Every entry below should appear in the answer exactly as written, apart from the pictures.

Records from a data source
== Segment start ==
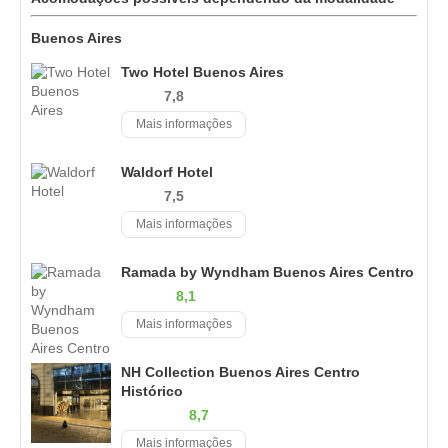
Buenos Aires
Two Hotel Buenos Aires
7,8
Mais informações
Waldorf Hotel
7,5
Mais informações
Ramada by Wyndham Buenos Aires Centro
8,1
Mais informações
NH Collection Buenos Aires Centro
Histórico
8,7
Mais informações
== Segment end ==
Response
Buenos Aires
Two Hotel Buenos Aires
7,8
Mais informações
Waldorf Hotel
7,5
Mais informações
Ramada by Wyndham Buenos Aires Centro
8,1
Mais informações
NH Collection Buenos Aires Centro
Histórico
8,7
Mais informações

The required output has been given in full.